**Source data**

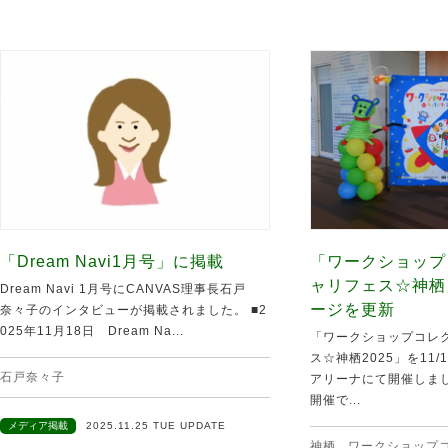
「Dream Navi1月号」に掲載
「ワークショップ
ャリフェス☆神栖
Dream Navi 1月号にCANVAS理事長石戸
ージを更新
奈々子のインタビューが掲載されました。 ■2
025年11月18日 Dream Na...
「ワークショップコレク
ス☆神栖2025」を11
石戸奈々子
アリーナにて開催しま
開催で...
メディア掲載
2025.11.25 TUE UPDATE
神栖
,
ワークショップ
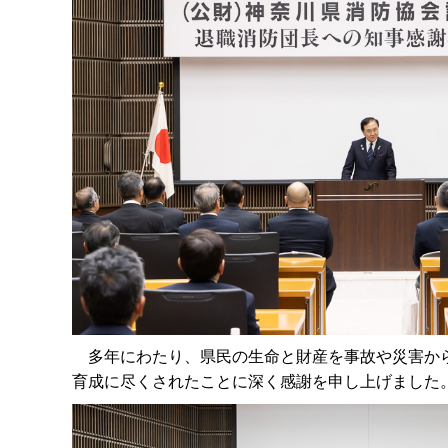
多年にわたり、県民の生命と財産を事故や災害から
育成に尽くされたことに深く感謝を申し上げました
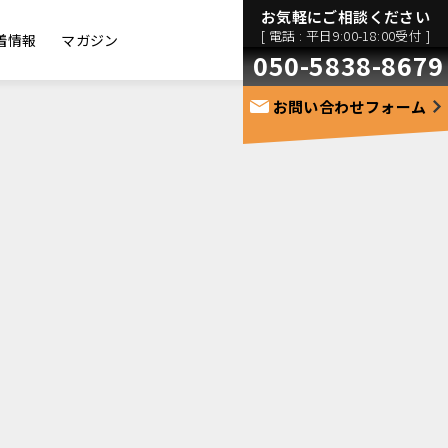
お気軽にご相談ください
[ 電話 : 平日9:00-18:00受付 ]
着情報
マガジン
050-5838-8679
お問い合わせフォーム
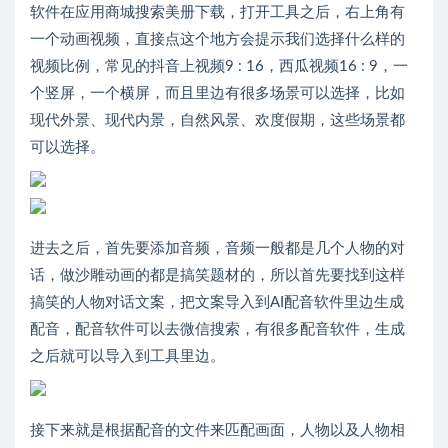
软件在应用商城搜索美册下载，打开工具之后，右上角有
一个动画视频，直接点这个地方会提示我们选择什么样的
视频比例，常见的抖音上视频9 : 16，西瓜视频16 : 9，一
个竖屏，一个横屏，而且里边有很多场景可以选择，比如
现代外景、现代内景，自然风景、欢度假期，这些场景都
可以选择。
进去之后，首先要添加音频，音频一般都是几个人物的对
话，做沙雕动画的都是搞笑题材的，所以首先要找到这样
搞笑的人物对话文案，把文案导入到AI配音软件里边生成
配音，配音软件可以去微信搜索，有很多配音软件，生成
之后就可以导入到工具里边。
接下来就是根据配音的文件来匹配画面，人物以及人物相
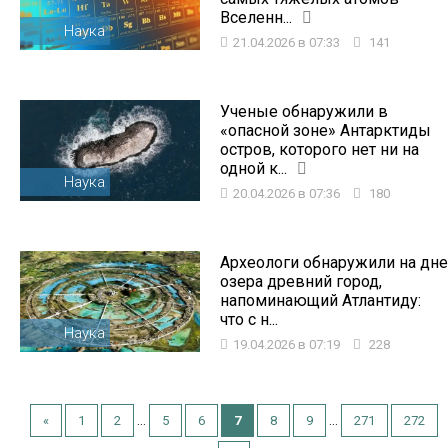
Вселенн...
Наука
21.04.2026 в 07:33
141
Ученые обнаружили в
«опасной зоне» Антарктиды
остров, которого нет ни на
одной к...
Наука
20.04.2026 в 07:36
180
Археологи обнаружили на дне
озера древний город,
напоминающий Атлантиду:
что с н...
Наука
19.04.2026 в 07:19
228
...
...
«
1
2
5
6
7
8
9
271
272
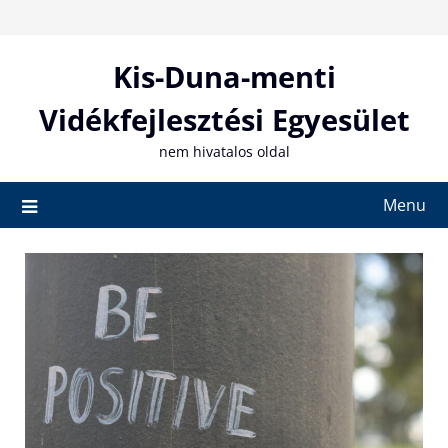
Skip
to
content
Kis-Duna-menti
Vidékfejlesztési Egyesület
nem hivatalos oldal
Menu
* * *
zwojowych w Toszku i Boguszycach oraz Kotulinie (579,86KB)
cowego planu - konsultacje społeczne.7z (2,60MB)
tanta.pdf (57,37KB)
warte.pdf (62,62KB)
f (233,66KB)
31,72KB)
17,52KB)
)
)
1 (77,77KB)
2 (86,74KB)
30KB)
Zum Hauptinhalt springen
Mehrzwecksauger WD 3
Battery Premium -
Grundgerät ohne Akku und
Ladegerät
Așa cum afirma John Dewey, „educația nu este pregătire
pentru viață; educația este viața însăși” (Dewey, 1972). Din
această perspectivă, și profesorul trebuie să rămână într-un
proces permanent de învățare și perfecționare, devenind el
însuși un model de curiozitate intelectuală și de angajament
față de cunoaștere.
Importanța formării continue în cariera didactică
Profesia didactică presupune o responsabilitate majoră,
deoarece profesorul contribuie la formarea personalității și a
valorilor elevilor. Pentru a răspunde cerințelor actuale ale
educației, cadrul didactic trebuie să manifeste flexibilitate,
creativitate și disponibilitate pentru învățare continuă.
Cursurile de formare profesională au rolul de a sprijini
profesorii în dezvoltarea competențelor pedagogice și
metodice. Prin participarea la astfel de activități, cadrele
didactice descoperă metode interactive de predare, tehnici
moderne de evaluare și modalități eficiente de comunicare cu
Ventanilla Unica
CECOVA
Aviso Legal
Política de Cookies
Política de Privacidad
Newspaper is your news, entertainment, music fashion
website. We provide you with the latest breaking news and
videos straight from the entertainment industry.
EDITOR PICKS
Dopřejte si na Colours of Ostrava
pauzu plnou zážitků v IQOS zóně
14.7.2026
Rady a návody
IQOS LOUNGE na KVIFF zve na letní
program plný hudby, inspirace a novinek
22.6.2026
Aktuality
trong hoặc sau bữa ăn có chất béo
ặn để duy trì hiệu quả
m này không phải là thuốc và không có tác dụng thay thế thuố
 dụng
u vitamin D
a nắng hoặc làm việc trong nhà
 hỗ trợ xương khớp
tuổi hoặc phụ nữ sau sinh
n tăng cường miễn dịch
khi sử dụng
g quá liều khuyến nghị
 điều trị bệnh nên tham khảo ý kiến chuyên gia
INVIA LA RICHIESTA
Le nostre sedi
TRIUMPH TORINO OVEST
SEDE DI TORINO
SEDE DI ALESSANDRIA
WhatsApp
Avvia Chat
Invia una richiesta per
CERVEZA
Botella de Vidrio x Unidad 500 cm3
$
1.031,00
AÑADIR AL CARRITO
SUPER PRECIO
--
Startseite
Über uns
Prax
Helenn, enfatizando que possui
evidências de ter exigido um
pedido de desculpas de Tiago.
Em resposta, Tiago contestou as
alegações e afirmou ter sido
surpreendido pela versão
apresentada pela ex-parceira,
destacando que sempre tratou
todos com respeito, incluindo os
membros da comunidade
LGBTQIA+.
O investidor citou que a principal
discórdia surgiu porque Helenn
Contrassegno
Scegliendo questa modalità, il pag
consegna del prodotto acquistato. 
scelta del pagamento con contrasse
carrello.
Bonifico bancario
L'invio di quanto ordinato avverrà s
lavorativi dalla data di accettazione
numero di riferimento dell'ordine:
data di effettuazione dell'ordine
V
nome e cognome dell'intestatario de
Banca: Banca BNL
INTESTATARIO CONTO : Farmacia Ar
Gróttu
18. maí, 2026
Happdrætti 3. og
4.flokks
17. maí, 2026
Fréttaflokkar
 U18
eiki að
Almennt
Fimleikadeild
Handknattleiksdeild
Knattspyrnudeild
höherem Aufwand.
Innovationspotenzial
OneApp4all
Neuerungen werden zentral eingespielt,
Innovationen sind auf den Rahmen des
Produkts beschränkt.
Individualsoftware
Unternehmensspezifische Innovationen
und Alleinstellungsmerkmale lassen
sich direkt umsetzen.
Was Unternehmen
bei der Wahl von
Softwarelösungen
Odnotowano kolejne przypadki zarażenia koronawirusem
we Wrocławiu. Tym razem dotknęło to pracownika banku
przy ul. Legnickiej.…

**Work task**
In the data above, find the line that contains "Grundgerät ohne Akku und" and the line that contains "valorilor elevilor. Pentru". Repeat exactly those lines and every line between them, and only those.

**Reply to the task**
Grundgerät ohne Akku und
Ladegerät
Așa cum afirma John Dewey, „educația nu este pregătire
pentru viață; educația este viața însăși” (Dewey, 1972). Din
această perspectivă, și profesorul trebuie să rămână într-un
proces permanent de învățare și perfecționare, devenind el
însuși un model de curiozitate intelectuală și de angajament
față de cunoaștere.
Importanța formării continue în cariera didactică
Profesia didactică presupune o responsabilitate majoră,
deoarece profesorul contribuie la formarea personalității și a
valorilor elevilor. Pentru a răspunde cerințelor actuale ale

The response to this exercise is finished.